# Names



## scooter206 (Apr 4, 2013)

I just got my new boy goat kid, does anyone have suggestions on names








Sent from my iPhone using Goat Forum


----------



## ksalvagno (Oct 6, 2009)

He's cute!


----------



## scooter206 (Apr 4, 2013)

Thanx I was thinking naming him. Levi, Bentley, or Riley 


Sent from my iPhone using Goat Forum


----------



## ksalvagno (Oct 6, 2009)

I like Levi.


----------



## cher1190 (Aug 9, 2013)

I like bentley


----------



## COgoatLover25 (Dec 23, 2013)

I like Levi


Home to Reg.
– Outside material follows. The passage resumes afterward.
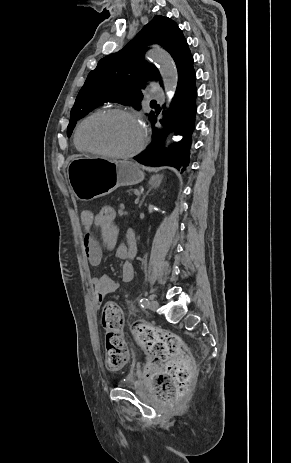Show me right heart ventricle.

Nubians, Nigerians, and meat goats.


----------



## LoriH (Jan 12, 2014)

I vote Levi


----------



## caprine crazy (Jun 12, 2012)

I second Bentley.


----------



## Emzi00 (May 3, 2013)

Levi- 3
Bentley- 2
Riley- me! =1


----------



## canyontrailgoats (Jan 4, 2014)

I like Levi, and riley is my second pic


----------



## kc8lsk (Jan 10, 2014)

I'd go off the wall and name him Cutie-Pie


----------



## horsesgoatsforlife (Jul 31, 2013)

I like Riley 


Sent from my iPhone using Goat Forum


----------



## 4seasonsfarm (Jan 22, 2014)

I love the name Bentley!! and also another good name could be... Zephre which is a future herd sire name for one of my bucks but u can copy if u want to!!


Sent from Malory who is awesome!! 14 yo, has goats and a donkey


----------